Die Kufen werden am Wochenende glühen – Derby und Spitzenreiter für die Eishackler

Mit zwei überlegenen Siegen und einer Menge Selbstvertrauen und Motivation können die Peißenberger Eishackler in das kommende schwere Wochenende starten. Am Freitag müssen sie zum Derby nach Schongau gegen die Mammuts. Im Heimspiel mussten sie gegen die Aufsteiger eine bittere 2:3 Niederlage einstecken doch das ist Vergangenheit und längst abgehakt. Die Eishackler wollen wieder auswärts Punkte machen, auch wenn das im Derby gegen die kampfstarken „Mammuts“ natürlich nicht leicht werden wird. Ihre drei gefährlichsten Spieler sind Markus Waldvogel, Vitalijs Hvorostinins und Milan Kopecky die auch die Scorerliste anführen.

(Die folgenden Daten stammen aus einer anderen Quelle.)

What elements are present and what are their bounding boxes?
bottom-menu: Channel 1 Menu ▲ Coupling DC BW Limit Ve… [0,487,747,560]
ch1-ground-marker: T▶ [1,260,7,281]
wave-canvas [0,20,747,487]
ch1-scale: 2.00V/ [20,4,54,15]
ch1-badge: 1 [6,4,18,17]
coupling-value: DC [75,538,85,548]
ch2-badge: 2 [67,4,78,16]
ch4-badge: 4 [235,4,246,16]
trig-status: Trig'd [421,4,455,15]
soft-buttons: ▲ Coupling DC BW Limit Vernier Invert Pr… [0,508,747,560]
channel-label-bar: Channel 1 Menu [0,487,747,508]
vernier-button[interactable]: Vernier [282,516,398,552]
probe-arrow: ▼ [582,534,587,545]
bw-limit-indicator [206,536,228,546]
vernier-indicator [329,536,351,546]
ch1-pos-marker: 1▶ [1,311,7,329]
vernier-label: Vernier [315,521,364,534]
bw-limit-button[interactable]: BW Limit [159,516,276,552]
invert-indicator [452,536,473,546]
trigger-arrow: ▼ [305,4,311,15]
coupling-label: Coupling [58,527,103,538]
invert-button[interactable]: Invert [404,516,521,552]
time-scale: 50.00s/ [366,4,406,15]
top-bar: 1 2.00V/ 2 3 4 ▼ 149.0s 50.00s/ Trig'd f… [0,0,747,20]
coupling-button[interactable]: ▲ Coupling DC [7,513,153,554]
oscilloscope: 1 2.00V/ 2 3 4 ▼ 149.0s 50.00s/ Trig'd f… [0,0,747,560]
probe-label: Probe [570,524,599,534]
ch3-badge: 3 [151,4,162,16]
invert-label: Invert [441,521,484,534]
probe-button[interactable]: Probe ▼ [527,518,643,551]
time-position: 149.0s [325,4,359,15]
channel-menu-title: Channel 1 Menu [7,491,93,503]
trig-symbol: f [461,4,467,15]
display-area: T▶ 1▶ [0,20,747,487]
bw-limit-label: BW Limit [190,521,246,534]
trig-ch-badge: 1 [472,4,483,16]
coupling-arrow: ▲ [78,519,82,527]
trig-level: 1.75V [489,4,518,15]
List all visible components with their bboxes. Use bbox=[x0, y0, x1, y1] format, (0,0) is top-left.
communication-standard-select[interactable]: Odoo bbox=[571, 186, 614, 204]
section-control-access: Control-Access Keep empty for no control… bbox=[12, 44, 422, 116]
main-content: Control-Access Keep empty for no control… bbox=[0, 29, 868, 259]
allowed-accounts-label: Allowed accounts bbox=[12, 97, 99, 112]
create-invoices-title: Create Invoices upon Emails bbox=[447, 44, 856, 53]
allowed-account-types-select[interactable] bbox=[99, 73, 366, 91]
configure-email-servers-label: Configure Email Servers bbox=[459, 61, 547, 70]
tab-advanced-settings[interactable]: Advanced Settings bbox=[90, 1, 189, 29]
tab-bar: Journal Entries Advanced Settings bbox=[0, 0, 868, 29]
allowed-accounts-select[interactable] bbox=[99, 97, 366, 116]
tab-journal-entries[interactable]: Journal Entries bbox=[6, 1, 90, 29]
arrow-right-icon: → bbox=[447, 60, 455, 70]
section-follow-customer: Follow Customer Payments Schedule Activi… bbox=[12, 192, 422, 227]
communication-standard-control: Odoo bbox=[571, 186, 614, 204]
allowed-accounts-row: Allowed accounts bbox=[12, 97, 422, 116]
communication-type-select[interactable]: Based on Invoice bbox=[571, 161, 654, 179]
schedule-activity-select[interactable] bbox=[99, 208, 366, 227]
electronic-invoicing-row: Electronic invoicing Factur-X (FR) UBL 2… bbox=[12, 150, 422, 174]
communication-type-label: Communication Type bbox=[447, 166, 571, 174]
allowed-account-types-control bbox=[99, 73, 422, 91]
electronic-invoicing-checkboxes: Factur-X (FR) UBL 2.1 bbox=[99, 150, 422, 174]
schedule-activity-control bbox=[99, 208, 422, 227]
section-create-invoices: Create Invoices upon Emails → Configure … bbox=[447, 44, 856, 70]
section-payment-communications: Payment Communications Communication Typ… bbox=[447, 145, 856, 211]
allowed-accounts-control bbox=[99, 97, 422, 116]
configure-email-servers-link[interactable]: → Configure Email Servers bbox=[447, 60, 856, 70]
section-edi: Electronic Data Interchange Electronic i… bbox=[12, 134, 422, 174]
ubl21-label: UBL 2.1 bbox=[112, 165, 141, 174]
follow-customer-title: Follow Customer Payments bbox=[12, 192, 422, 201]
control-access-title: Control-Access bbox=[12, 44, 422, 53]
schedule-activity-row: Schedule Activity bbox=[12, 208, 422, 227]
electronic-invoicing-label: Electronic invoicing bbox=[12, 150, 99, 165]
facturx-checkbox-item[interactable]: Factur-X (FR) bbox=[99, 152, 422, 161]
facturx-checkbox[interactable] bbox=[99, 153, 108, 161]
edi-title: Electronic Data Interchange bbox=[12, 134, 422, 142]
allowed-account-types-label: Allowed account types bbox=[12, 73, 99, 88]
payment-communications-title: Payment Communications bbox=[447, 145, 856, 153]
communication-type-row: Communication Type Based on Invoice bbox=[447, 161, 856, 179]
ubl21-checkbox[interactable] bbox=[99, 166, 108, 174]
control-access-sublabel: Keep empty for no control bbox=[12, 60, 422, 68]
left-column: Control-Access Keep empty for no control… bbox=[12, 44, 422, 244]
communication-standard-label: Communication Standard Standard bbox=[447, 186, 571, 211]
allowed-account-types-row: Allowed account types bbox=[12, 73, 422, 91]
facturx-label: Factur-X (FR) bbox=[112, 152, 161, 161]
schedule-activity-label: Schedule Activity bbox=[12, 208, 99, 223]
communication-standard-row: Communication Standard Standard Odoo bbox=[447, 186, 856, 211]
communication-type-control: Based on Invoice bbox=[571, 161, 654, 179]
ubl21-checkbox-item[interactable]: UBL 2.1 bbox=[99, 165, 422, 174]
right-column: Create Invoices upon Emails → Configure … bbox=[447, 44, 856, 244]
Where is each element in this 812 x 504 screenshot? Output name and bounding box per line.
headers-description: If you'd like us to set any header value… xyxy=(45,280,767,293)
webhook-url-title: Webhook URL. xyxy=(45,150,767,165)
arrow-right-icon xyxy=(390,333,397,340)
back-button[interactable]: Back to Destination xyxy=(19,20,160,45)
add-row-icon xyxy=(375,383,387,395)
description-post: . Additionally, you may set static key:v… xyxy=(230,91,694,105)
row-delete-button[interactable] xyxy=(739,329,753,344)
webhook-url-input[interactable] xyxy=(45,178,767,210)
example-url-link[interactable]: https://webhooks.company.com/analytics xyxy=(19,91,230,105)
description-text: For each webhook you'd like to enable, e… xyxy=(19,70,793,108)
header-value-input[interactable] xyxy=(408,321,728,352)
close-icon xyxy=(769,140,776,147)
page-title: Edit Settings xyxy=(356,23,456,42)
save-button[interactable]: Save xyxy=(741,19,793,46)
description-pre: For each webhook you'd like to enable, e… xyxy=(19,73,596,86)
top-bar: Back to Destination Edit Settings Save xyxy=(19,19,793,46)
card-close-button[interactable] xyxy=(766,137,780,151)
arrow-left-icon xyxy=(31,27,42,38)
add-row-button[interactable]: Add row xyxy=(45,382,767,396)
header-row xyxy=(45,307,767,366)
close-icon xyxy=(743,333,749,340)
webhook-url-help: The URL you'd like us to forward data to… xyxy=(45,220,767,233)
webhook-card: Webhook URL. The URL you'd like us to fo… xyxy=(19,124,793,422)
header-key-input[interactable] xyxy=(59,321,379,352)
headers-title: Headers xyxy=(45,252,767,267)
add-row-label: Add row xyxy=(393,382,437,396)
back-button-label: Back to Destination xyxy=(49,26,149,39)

Den schmerzhaften Abgang vom Top-Goalie Niklas Marschall und Verteidiger Attenberger haben sie auf jeden Fall auch sehr gut weggesteckt wie die letzten Spielergebnisse zeigen. Da haben sie zuletzt den Landsbergern alles abgefordert (4:3 Niederlage) und Passau zuhause nach Verlängerung besiegt. Die Mammuts sind eine kompakte Mannschaft die den Eishacklern alles abverlangen wird und Tabellenplätze spielen bei Derbys sowieso keine Rolle. Die Eishackler werden , wie in den letzten Spielen auch, Vollgas in den Zweikämpfen und im Angriff bei höchster Konzentration über die vollen 60.Minuten geben müssen um in Schongau Punkte zu erreichen.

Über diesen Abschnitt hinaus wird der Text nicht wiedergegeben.